Testing data transformations is hard. So hard that a lot of ETL/ELT processes have little or (more often) no automated tests. dtspec aims to make it easier to write and run tests for very complicated data transformations typically encountered in ETL/ELT.

With dtspec, we imagine a data transformation process that takes a set of data sources and transforms them into a set of data targets. dtspec is primarily concerned with structured data sources, like Pandas dataframes or database tables. A user of dtspec defines data factories that generate source data, and a set of expectations that describe how the data should look after it's been transformed.
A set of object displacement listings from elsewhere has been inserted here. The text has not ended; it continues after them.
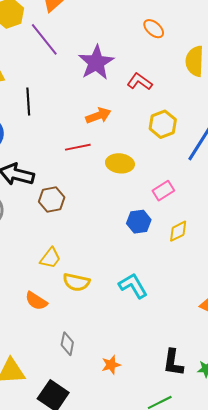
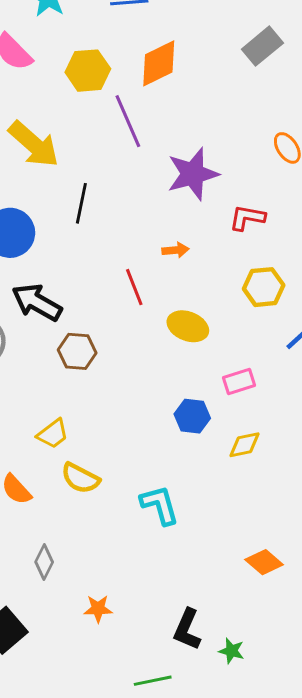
red L-shape: (140, 82) -> (247, 218), turned -40
orange arrow: (98, 116) -> (175, 250), size x0.7
red line: (78, 147) -> (134, 287), turned 65

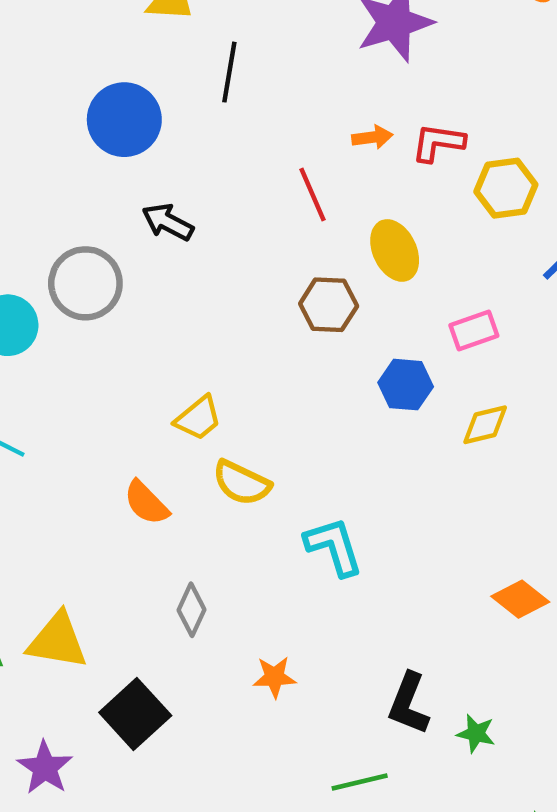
red L-shape: (247, 218) -> (438, 143), moved
black arrow: (37, 302) -> (168, 222), size x0.7
yellow ellipse: (188, 326) -> (395, 250), turned 45
brown hexagon: (77, 351) -> (329, 305), moved
cyan L-shape: (160, 505) -> (334, 547), moved

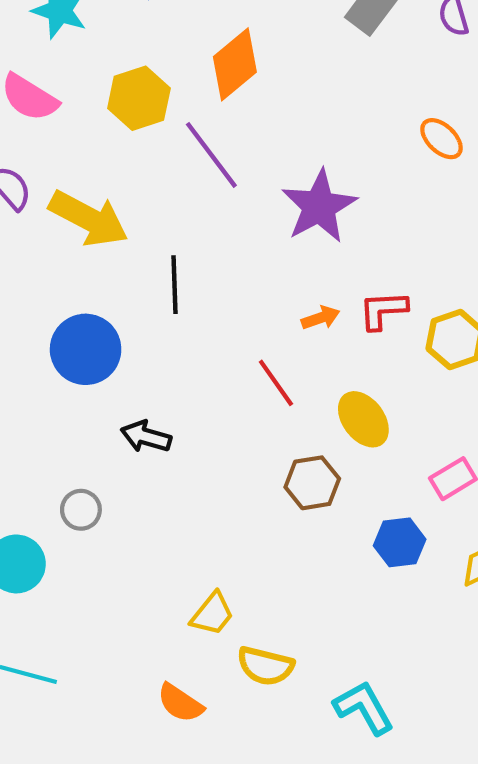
gray circle: (85, 283) -> (81, 510), size x0.6

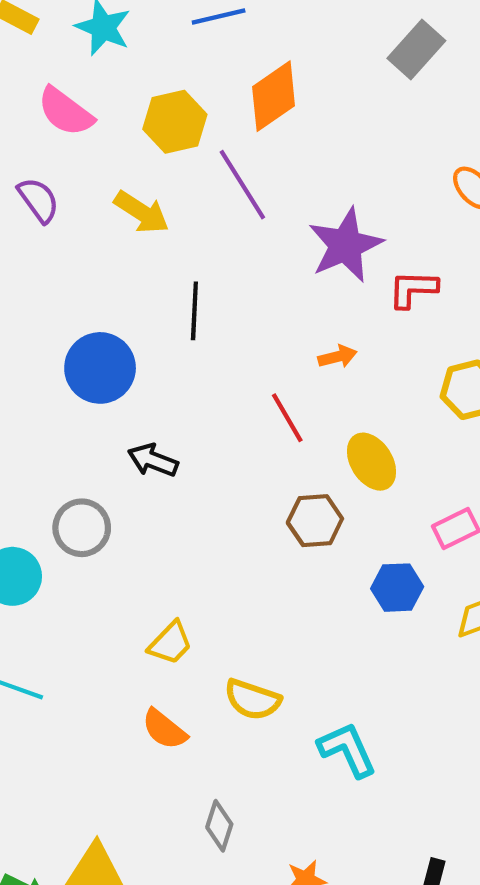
yellow arrow: (89, 219) -> (142, 212), moved, size x0.7
red L-shape: (383, 310) -> (413, 289), moved
gray circle: (81, 510) -> (82, 528), size x1.4
yellow trapezoid: (212, 614) -> (170, 643), moved

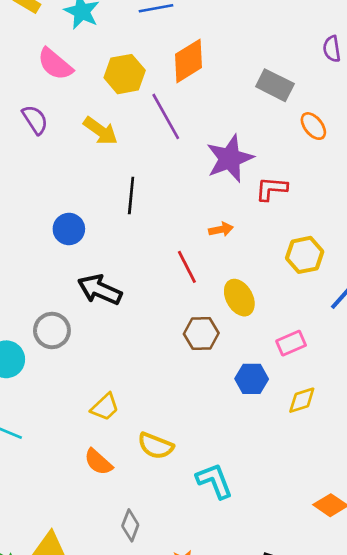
gray rectangle: (416, 49) -> (275, 85), moved, turned 72
blue circle: (100, 368) -> (69, 229), size x0.7
black arrow: (153, 460) -> (100, 290), size x1.4

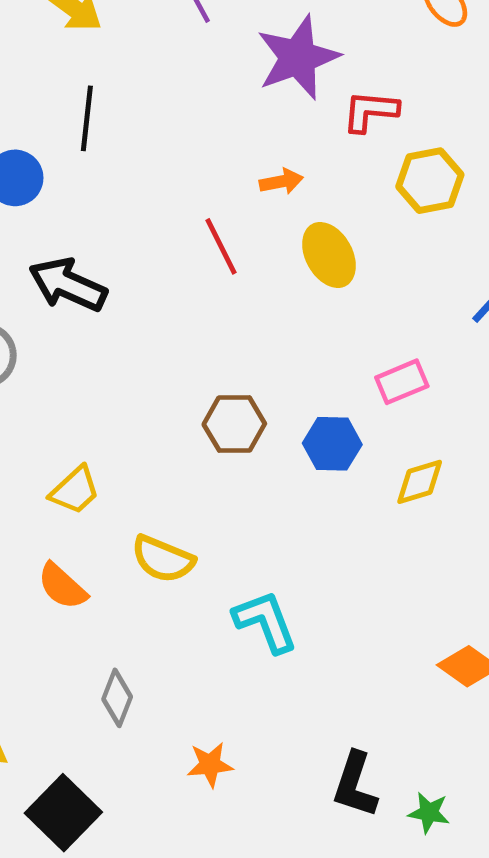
black line: (131, 196) -> (87, 118), moved
yellow hexagon: (305, 255) -> (430, 181), moved
yellow ellipse: (239, 298) -> (329, 255), moved
brown hexagon: (201, 333) -> (234, 424), moved

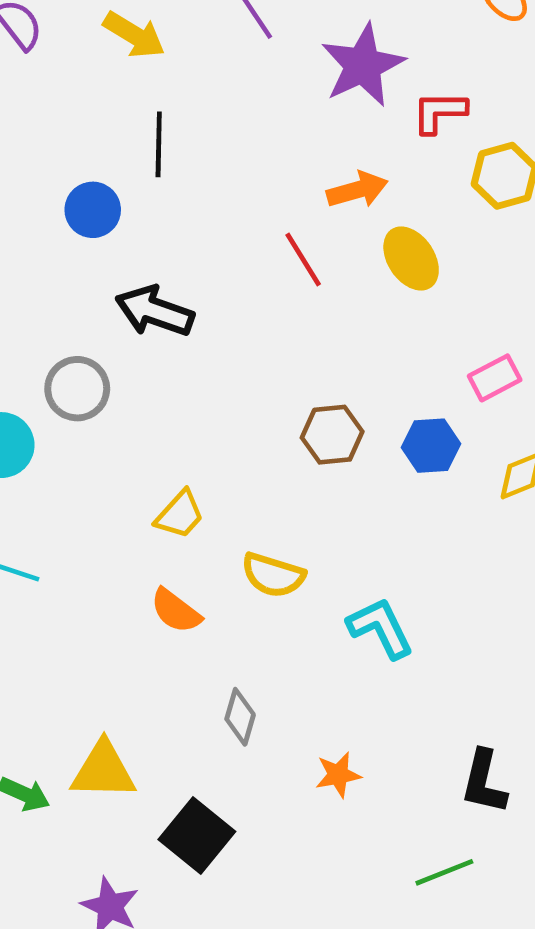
orange arrow: (281, 181) -> (357, 190), size x1.4

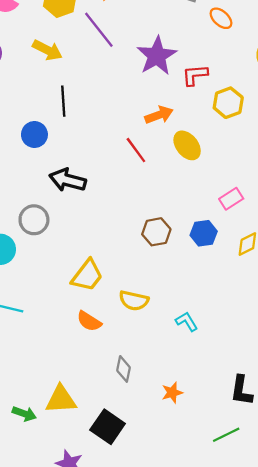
yellow trapezoid: (180, 515) -> (87, 275), size x1.4
cyan L-shape: (380, 628) -> (187, 321), size x0.7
While dtspec is written in Python, it is intended to be used as more of a language-agnostic API. A dtspec user writes a test spec, which is then passed to dtspec. dtspec processes that spec and then returns to the user test data for all of the source specific in the spec. The user then feeds that test data into their data transformation system, collects the output, and sends it back to dtspec. dtspec compares the actual results of the data transformations with the expected results specific in the spec and reports on any discrepancies.

Tutorial

Let's see this all at work with some examples.

Hello World!

Let's suppose we have a dataset containing student records. Our data transformation simply reads in that data, and returns a new dataframe with a "Hello " salutation. We want to test that it says "hello" to everyone. For the purposes of our tutorial, the data transformation will be written in Pandas as

def hello_world_transformer(raw_students):
    salutations_df = raw_students.copy()
    salutations_df["salutation"] = salutations_df['name'].apply(lambda v: 'Hello ' + v)

    return {"salutations": salutations_df}

dtspec is an API that accepts a JSON blob for the transformation spec. However, I strongly prefer to write specs in YAML and then convert them into JSON before passing them on to dtspec. To begin writing our transform spec, we define the dtspec version, a description of the transform spec, and then list out the sources and targets:

---
version: '0.1'
description: HelloWorld - Simplest example of running dtspec

# The names of sources and targets is arbitrary, but it's up to the user to determine
# how they get mapped to/from their data transformation system.
sources:
  - source: raw_students

targets:
  - target: salutations

These define our inputs and outputs. But we also need to define how to generate data for the input(s). For that, we define a factory:

factories:
  - factory: SomeStudents
    description: Minimal example of what some student records may look like

    data:
      - source: raw_students
        # Tables written as a markdown table
        table: |
          | id | name   |
          | -  | -      |
          | 1  | Buffy  |
          | 2  | Willow |

Lastly, we need to describe how we expect the data to look after it has been transformed. To do this, we define scenarios and cases. Scenarios are collections of cases that share some common data factory or describe similar situations. For now, our transform spec will just contain a single scenario and a single case:

scenarios:
  - scenario: Hello World
    description: The simplest scenario
    # All cases in this scenario will use this factory (which may be modified on case-by-case basis)
    factory:
        parents:
          - SomeStudents

    cases:
      - case: HelloGang
        description: Make sure we say hello to everyone
        expected:
          data:
            - target: salutations
              # The actual output may also contain the "name" field, but the expectation
              # will ignore comparing any fields not listed in the expected table.
              table: |
                | id | salutation   |
                | -  | -            |
                | 1  | Hello Buffy  |
                | 2  | Hello Willow |

That's it. See also the full YAML spec.

Now that we've described the full transform spec, we need to use it. The first step is to parse the YAML file, send it to the dtspec api, and have dtspec generate source data:

import dtspec
import yaml

spec = yaml.safe_load(open("tests/hello_world.yml"))
api = dtspec.api.Api(spec)
api.generate_sources()

The specific steps taken at this point are going to be sensitive to the data transformation environment being used, but we'll stick with our Pandas transformations for the sake of this tutorial. Given this, we can define a simple function that converts the source data returned from dtspec into Pandas dataframes:

import pandas as pd

def parse_sources(sources):
    "Converts test data returned from dtspec api into Pandas dataframes"

    return {
        source_name: pd.DataFrame.from_records(data.serialize())
        for source_name, data in sources.items()
    }

We can then run those test Pandas dataframes through our data transformation function.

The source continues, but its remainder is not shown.